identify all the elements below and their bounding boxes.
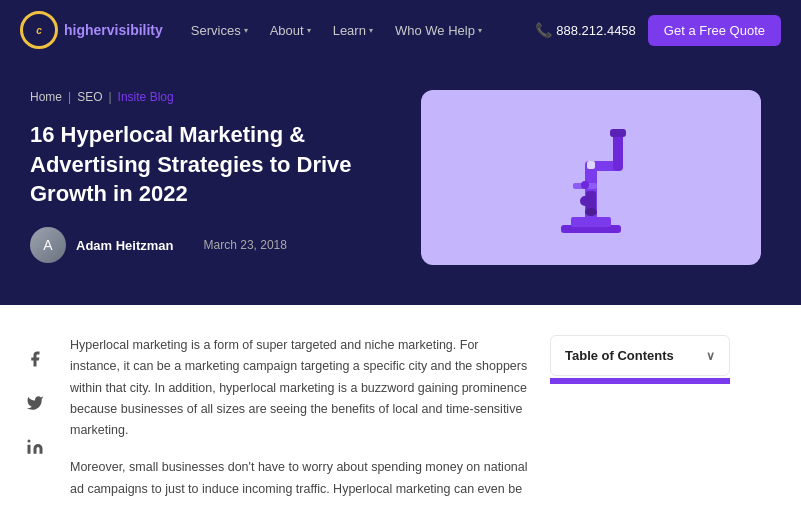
breadcrumb: Home | SEO | Insite Blog: [30, 90, 391, 104]
svg-rect-4: [613, 133, 623, 171]
chevron-down-icon: ∨: [706, 349, 715, 363]
publish-date: March 23, 2018: [204, 238, 287, 252]
svg-rect-9: [587, 161, 595, 169]
nav-learn[interactable]: Learn ▾: [325, 19, 381, 42]
phone-number[interactable]: 📞 888.212.4458: [535, 22, 636, 38]
chevron-down-icon: ▾: [307, 26, 311, 35]
toc-purple-bar: [550, 378, 730, 384]
chevron-down-icon: ▾: [369, 26, 373, 35]
nav-links: Services ▾ About ▾ Learn ▾ Who We Help ▾: [183, 19, 535, 42]
nav-services[interactable]: Services ▾: [183, 19, 256, 42]
article-paragraph-2: Moreover, small businesses don't have to…: [70, 457, 530, 500]
nav-who-we-help[interactable]: Who We Help ▾: [387, 19, 490, 42]
hero-section: Home | SEO | Insite Blog 16 Hyperlocal M…: [0, 60, 801, 305]
author-name: Adam Heitzman: [76, 238, 174, 253]
breadcrumb-sep1: |: [68, 90, 71, 104]
svg-point-11: [581, 181, 589, 189]
breadcrumb-active: Insite Blog: [118, 90, 174, 104]
hero-image-area: [411, 90, 772, 265]
breadcrumb-sep2: |: [108, 90, 111, 104]
content-area: Hyperlocal marketing is a form of super …: [0, 305, 801, 531]
chevron-down-icon: ▾: [478, 26, 482, 35]
logo[interactable]: c highervisibility: [20, 11, 163, 49]
breadcrumb-seo[interactable]: SEO: [77, 90, 102, 104]
logo-c: c: [36, 25, 42, 36]
article-paragraph-1: Hyperlocal marketing is a form of super …: [70, 335, 530, 441]
chevron-down-icon: ▾: [244, 26, 248, 35]
navbar: c highervisibility Services ▾ About ▾ Le…: [0, 0, 801, 60]
svg-point-10: [580, 196, 590, 206]
toc-sidebar: Table of Contents ∨: [550, 335, 730, 516]
phone-icon: 📞: [535, 22, 552, 38]
article-body: Hyperlocal marketing is a form of super …: [70, 335, 530, 516]
hero-image-box: [421, 90, 761, 265]
toc-label: Table of Contents: [565, 348, 674, 363]
hero-title: 16 Hyperlocal Marketing & Advertising St…: [30, 120, 391, 209]
logo-text: highervisibility: [64, 22, 163, 38]
avatar: A: [30, 227, 66, 263]
logo-oval: c: [20, 11, 58, 49]
svg-point-12: [28, 440, 31, 443]
nav-about[interactable]: About ▾: [262, 19, 319, 42]
breadcrumb-home[interactable]: Home: [30, 90, 62, 104]
hero-content: Home | SEO | Insite Blog 16 Hyperlocal M…: [30, 90, 391, 265]
facebook-icon[interactable]: [21, 345, 49, 373]
author-area: A Adam Heitzman March 23, 2018: [30, 227, 391, 263]
toc-box: Table of Contents ∨: [550, 335, 730, 376]
twitter-icon[interactable]: [21, 389, 49, 417]
svg-point-7: [585, 208, 597, 216]
svg-rect-5: [610, 129, 626, 137]
linkedin-icon[interactable]: [21, 433, 49, 461]
social-sidebar: [20, 335, 50, 516]
cta-button[interactable]: Get a Free Quote: [648, 15, 781, 46]
microscope-illustration: [541, 113, 641, 243]
toc-toggle[interactable]: Table of Contents ∨: [551, 336, 729, 375]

WHAT IS REQUIRED >> From the material above, copy out every line bearing the string "highervisibility".

RESPONSE TO THE EXERCISE >>
logo[interactable]: c highervisibility: [20, 11, 163, 49]
navbar: c highervisibility Services ▾ About ▾ Le…: [0, 0, 801, 60]
logo-text: highervisibility: [64, 22, 163, 38]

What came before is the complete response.